== Directions ==
Write out all of the data again, exactly as it reads.

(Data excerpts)
· · ·
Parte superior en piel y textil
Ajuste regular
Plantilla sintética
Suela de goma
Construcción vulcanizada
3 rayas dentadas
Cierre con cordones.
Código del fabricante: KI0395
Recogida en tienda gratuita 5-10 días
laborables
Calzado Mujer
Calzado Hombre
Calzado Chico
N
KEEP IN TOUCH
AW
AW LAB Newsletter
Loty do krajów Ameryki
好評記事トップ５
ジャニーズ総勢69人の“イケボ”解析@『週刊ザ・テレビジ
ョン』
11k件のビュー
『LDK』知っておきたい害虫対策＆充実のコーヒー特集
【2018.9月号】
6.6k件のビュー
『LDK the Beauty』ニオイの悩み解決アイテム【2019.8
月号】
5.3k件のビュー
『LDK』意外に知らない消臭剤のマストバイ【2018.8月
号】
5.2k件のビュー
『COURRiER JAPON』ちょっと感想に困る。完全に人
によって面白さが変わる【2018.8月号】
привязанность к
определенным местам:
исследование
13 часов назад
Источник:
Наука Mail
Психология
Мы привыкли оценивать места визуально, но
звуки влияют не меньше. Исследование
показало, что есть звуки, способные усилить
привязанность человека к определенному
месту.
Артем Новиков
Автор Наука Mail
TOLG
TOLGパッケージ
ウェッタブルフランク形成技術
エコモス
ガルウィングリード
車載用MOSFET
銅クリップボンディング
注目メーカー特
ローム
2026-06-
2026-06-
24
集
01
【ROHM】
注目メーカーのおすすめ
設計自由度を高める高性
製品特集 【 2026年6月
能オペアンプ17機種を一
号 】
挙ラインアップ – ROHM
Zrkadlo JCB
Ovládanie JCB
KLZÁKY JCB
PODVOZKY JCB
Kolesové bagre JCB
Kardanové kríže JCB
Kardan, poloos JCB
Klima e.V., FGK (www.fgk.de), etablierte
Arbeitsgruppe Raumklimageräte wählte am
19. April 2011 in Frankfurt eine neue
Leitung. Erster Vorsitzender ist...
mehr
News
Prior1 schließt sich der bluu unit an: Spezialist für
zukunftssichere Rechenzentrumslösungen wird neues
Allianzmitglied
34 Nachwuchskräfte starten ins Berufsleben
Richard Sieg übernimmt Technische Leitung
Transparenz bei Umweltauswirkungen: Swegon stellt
· · ·
== Task response ==
Parte superior en piel y textil
Ajuste regular
Plantilla sintética
Suela de goma
Construcción vulcanizada
3 rayas dentadas
Cierre con cordones.
Código del fabricante: KI0395
Recogida en tienda gratuita 5-10 días
laborables
Calzado Mujer
Calzado Hombre
Calzado Chico
N
KEEP IN TOUCH
AW
AW LAB Newsletter
Loty do krajów Ameryki
好評記事トップ５
ジャニーズ総勢69人の“イケボ”解析@『週刊ザ・テレビジ
ョン』
11k件のビュー
『LDK』知っておきたい害虫対策＆充実のコーヒー特集
【2018.9月号】
6.6k件のビュー
『LDK the Beauty』ニオイの悩み解決アイテム【2019.8
月号】
5.3k件のビュー
『LDK』意外に知らない消臭剤のマストバイ【2018.8月
号】
5.2k件のビュー
『COURRiER JAPON』ちょっと感想に困る。完全に人
によって面白さが変わる【2018.8月号】
привязанность к
определенным местам:
исследование
13 часов назад
Источник:
Наука Mail
Психология
Мы привыкли оценивать места визуально, но
звуки влияют не меньше. Исследование
показало, что есть звуки, способные усилить
привязанность человека к определенному
месту.
Артем Новиков
Автор Наука Mail
TOLG
TOLGパッケージ
ウェッタブルフランク形成技術
エコモス
ガルウィングリード
車載用MOSFET
銅クリップボンディング
注目メーカー特
ローム
2026-06-
2026-06-
24
集
01
【ROHM】
注目メーカーのおすすめ
設計自由度を高める高性
製品特集 【 2026年6月
能オペアンプ17機種を一
号 】
挙ラインアップ – ROHM
Zrkadlo JCB
Ovládanie JCB
KLZÁKY JCB
PODVOZKY JCB
Kolesové bagre JCB
Kardanové kríže JCB
Kardan, poloos JCB
Klima e.V., FGK (www.fgk.de), etablierte
Arbeitsgruppe Raumklimageräte wählte am
19. April 2011 in Frankfurt eine neue
Leitung. Erster Vorsitzender ist...
mehr
News
Prior1 schließt sich der bluu unit an: Spezialist für
zukunftssichere Rechenzentrumslösungen wird neues
Allianzmitglied
34 Nachwuchskräfte starten ins Berufsleben
Richard Sieg übernimmt Technische Leitung
Transparenz bei Umweltauswirkungen: Swegon stellt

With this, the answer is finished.